Manons Stift bleibt mitten in der Probeklausur stehen, und die Karte in ihrem Federmäppchen hält die Aufsicht davon ab, sofort den Notruf zu wählen

Eine Karte in Manons Federmäppchen, und die Aufsicht weiß, wie man eine dissoziative Episode erkennt: leise sprechen, benennen, was sie umgibt, warten, bis der Kontakt zurückkehrt, statt sofort den Notruf zu wählen für einen Zustand, der weder ein Herzproblem noch eine Bewusstlosigkeit ist.

Dieser Fall betrifft eine 17-jährige Jugendliche, die zu dissoziativen Episoden neigt (Gefühl der Loslösung von Körper oder Umgebung, leerer Blick, keine Reaktion über mehrere Minuten), die im Unterricht ohne ein für einen nicht informierten Erwachsenen erkennbares Vorzeichen auftreten können.

Manons Probeklausur

Manons Stift bleibt mitten im Satz stehen. Erster Tag der Probeklausuren, Raum 214, 8:45 Uhr: Sie hat gerade ihre Aufgabe in Geschichte und Geografie erhalten und starrt reglos auf einen Punkt an der Wand, ohne sich zu bewegen oder zu antworten, als die Aufsicht sie fragt, ob alles in Ordnung sei.

Die Aufsicht, die Manon nicht kennt, zögert zwischen dem Notruf und dem Abwarten. Eine daneben sitzende Mitschülerin macht sie darauf aufmerksam: In Manons Federmäppchen liegt eine Karte von ihrer Mutter, die erklärt, was zu tun ist. Die Aufsicht findet sie und liest sie in wenigen Sekunden: mit ruhiger Stimme sprechen, benennen, was sie umgibt (den Raum, die Uhrzeit, ihren eigenen Namen), und auf die Rückkehr des Blickkontakts warten, ohne sie zu schütteln oder zu packen.

Drei Minuten später blinzelt Manon, nimmt ihren Stift wieder auf und beendet ihre Klausur in der verbleibenden Zeit. Kein Krankenwagen wurde gerufen für eine Episode, die, einmal erkannt, keine lebensbedrohliche Notlage mehr war, und die Schulkrankenschwester, die im Nachhinein informiert wurde, hat den Vorfall lediglich in der Verlaufsakte vermerkt.

  1. Sie schreiben es
  2. Der QR ist angebracht
  3. Der Leser scannt
  4. Verstanden, ohne erneut zu erklären

Wo der QR-Code in diesem Fall platziert werden sollte

Eine dissoziative Episode kann überall auf dem Schulgelände auftreten, nicht nur im Krankenzimmer. Die Information muss daher für den ersten anwesenden Erwachsenen auffindbar sein, nicht nur für die Schulkrankenschwester.
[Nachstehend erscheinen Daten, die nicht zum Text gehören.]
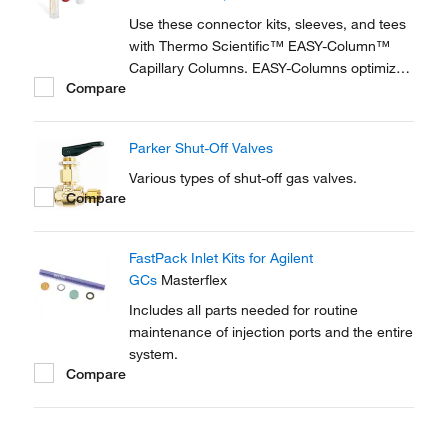
reproducible setup for on-line...
Use these connector kits, sleeves, and tees
with Thermo Scientific™ EASY-Column™
Capillary Columns. EASY-Columns optimize
Compare
nanoscale LC and LC/MS with. Easy-to-use,
zero dead volume connector kits are
available for one- and two-column
Parker Shut-Off Valves
configurations and ensure simple,
reproducible setup for on-line...
Various types of shut-off gas valves.
Compare
FastPack Inlet Kits for Agilent
GCs
Masterflex
Includes all parts needed for routine
maintenance of injection ports and the entire
system.
Compare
  • Gefaltete Karte im Federmäppchen, zwischen den Stiften eingesteckt, erkennbar für eine Mitschülerin oder eine Aufsichtsperson, die innerhalb von Sekunden reagieren muss.
  • Laminierte Karte im Schülerausweishalter, neben dem Mensa-Ausweis, sichtbar sobald er zu Schuljahresbeginn für eine Kontrolle im Unterricht herausgeholt wird.
  • Etikett im Innern des Federmäppchens, gedruckt von einem A4-Etikettenbogen (Standardvorlage), das das ganze Schuljahr über an Ort und Stelle bleibt.
  • Link an das Sekretariat des Krankenzimmers und die Vertrauenslehrkraft übermittelt zu Schuljahresbeginn, damit die vollständige Karte zugänglich ist, ohne darauf zu warten, dass die Jugendliche sie selbst findet.

Die Faustregel: Die erste anwesende Person muss handeln können, bevor die Krankenschwester eintrifft, nicht nur sie allein.

Vorformulierte Textvorlagen

Die folgenden Sätze dienen als Ausgangspunkt, um einer Aufsichtsperson oder einer Lehrkraft zu erklären, wie sie auf eine dissoziative Episode reagieren soll. Sie können auf die Karte kopiert oder mit eigenen Worten umformuliert werden.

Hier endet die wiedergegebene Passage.